On 5/15/19 11:25 PM, Dmitry Osipenko wrote:
15.05.2019 11:42, Joseph Lo пишет:
On 5/15/19 1:04 AM, Dmitry Osipenko wrote:
10.05.2019 11:47, Joseph Lo пишет:
This is the initial patch for Tegra210 EMC clock driver, which doesn't
include the support code and detail sequence for clock scaling yet.
The driver is designed to support LPDDR4 SDRAM. Because of the LPDDR4
devices need to do initial time training before it can be used, the
firmware will help to do that at early boot stage. Then, the trained
table for the rates we support will pass to the kernel via DT. So the
driver can get the trained table for clock scaling support.
For the higher rate support (above 800MHz), the periodic training is
needed for the timing compensation. So basically, two methodologies for
clock scaling are supported, one is following the clock changing
sequence to update the EMC table to EMC registers and another is if the
rate needs periodic training, then we will start a timer to do that
periodically until it scales to the lower rate.
Based on the work of Peter De Schrijver <pdeschrijver@xxxxxxxxxx>.
Signed-off-by: Joseph Lo <josephl@xxxxxxxxxx>
---
snip.
+ if (!seq->set_clock) {
+ seq = NULL;
+ dev_err(&pdev->dev, "Invalid EMC sequence for table Rev. %d\n",
+ emc->emc_table[0].rev);
+ goto emc_clk_register;
Why do you want to register EMC clock if something fails? KMSG will be
flooded with errors coming from clk_set_rate.

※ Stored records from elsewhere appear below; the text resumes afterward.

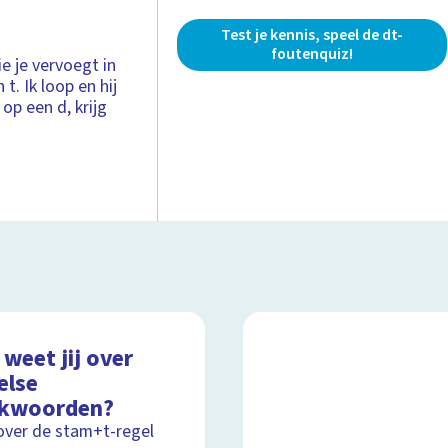
Test je kennis, speel de dt-
foutenquiz!
e je vervoegt in
. Ik loop en hij
op een d, krijg
weet jij over
else
kwoorden?
over de stam+t-regel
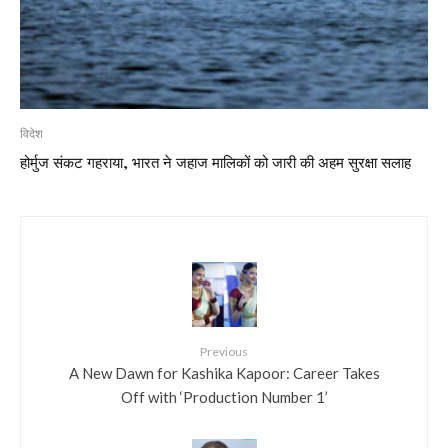
विदेश
होर्मुज संकट गहराया, भारत ने जहाज मालिकों को जारी की अहम सुरक्षा सलाह
Previous
A New Dawn for Kashika Kapoor: Career Takes
Off with ‘Production Number 1’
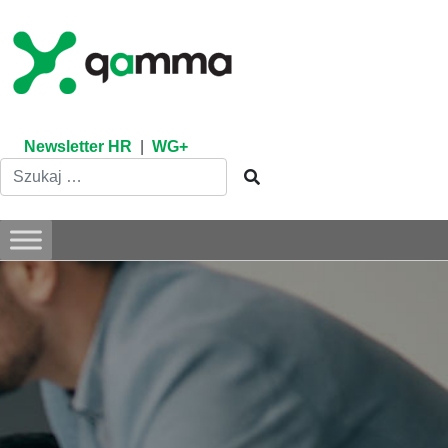
Skip
to
content
Newsletter HR
|
WG+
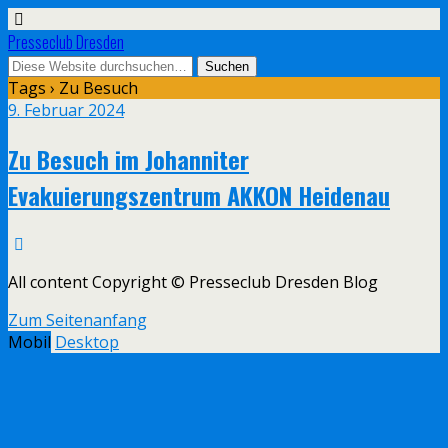
Presseclub Dresden
Tags › Zu Besuch
9. Februar 2024
Zu Besuch im Johanniter
Evakuierungszentrum AKKON Heidenau
All content Copyright © Presseclub Dresden Blog
Zum Seitenanfang
Mobil
Desktop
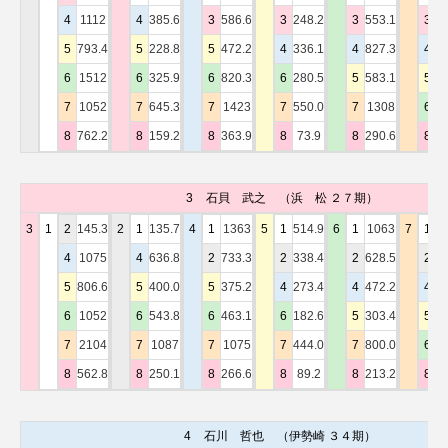
4
1112
4
385.6
3
586.6
3
248.2
3
553.1
3
8
5
793.4
5
228.8
5
472.2
4
336.1
4
827.3
4
1
6
1512
6
325.9
6
820.3
6
280.5
5
583.1
5
1
7
1052
7
645.3
7
1423
7
550.0
7
1308
6
1
8
762.2
8
159.2
8
363.9
8
73.9
8
290.6
8
9
3
石貝 武之
（浜 松 ２７期）
3
1
2
145.3
2
1
135.7
4
1
1363
5
1
514.9
6
1
1063
7
1
3
4
1075
4
636.8
2
733.3
2
338.4
2
628.5
2
1
5
806.6
5
400.0
5
375.2
4
273.4
4
472.2
4
1
6
1052
6
543.8
6
463.1
6
182.6
5
303.4
5
1
7
2104
7
1087
7
1075
7
444.0
7
800.0
6
1
8
562.8
8
250.1
8
266.6
8
89.2
8
213.2
8
5
4
石川 哲也
（伊勢崎 ３４期）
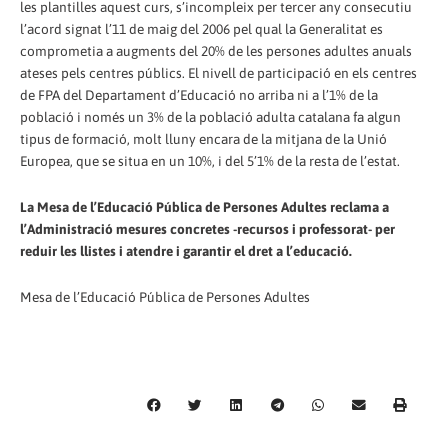
les plantilles aquest curs, s’incompleix per tercer any consecutiu
l’acord signat l’11 de maig del 2006 pel qual la Generalitat es
comprometia a augments del 20% de les persones adultes anuals
ateses pels centres públics. El nivell de participació en els centres
de FPA del Departament d’Educació no arriba ni a l’1% de la
població i només un 3% de la població adulta catalana fa algun
tipus de formació, molt lluny encara de la mitjana de la Unió
Europea, que se situa en un 10%, i del 5’1% de la resta de l’estat.
La Mesa de l’Educació Pública de Persones Adultes reclama a
l’Administració mesures concretes -recursos i professorat- per
reduir les llistes i atendre i garantir el dret a l’educació.
Mesa de l’Educació Pública de Persones Adultes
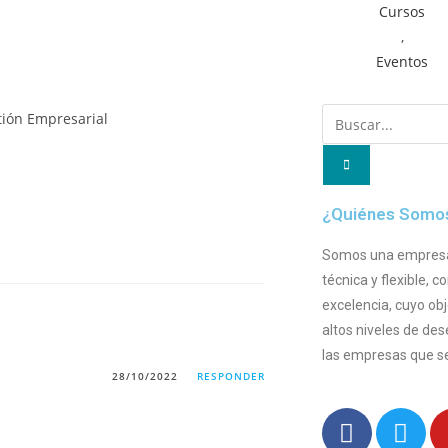
Cursos
,
Eventos
¿Quiénes Somo
Somos una empresa l
técnica y flexible,
excelencia, cuyo obj
altos niveles de d
las empresas que se
28/10/2022
RESPONDER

See patch 7 in the series, the legacy EMC clock will be removed later,
so we need to register the EMC clock whether the table is ready or not> In that case, I mean if the table is not available, it will still
register EMC clock at the rate that boot loader configured before kernel
booting. So the MC clock can still work as expected, which is under EMC
clock.
And I did test that, couldn't observe any KMSG in that case.
Looks like it kinda should work in the end.
Although it's not good that now MC driver relies on the EMC driver
presence. Maybe it's not the best variant with moving the clock stuff
into the EMC driver?
What about the backwards compatibility for DT that doesn't have the EMC
node?
What if EMC driver is disabled in the kernel's config?
The three questions above are actually one problem here. It's not about
MC clock, because it's still available after these changes. And MC
driver can still get it in the probe function even the EMC driver isn't
there.
The problem is that without EMC driver after these changes. The PLLM
will have no client under it, which will cause the PLLM to be disabled
in the late init call of "clk_disable_unused". So the system will be stuck.
And lastly.. what stops the MC driver to probe before the EMC? Looks
like MC driver is already in trouble because it's on arch level and the
EMC is on subsys, hence MC will get the orphaned clock and won't
initialize hardware properly on probe.
After this moving, the EMC driver will be always enabled by default. And
the DT change is necessary as well. The blob of EMC table is not
necessary, because it needs a firmware update. We will update the
firmware accordingly after the review settled and release it later.
In case of no EMC table blob, the driver can still be registered, but no
scaling function provided.
BTW, how are you testing the EMC driver? Is there T210 devfreq patches
in works? Or what's the user of the EMC on T210?
1. Currently, via debugfs.
2. No, we prefer to use Interconnect framework for that. The evaluation
is ongoing.
3. With Interconnect, the devices or peripherals can register on it to
request the BW. So we can fine-tune the BW requirements with the latency
allowance registers altogether to get better efficiency.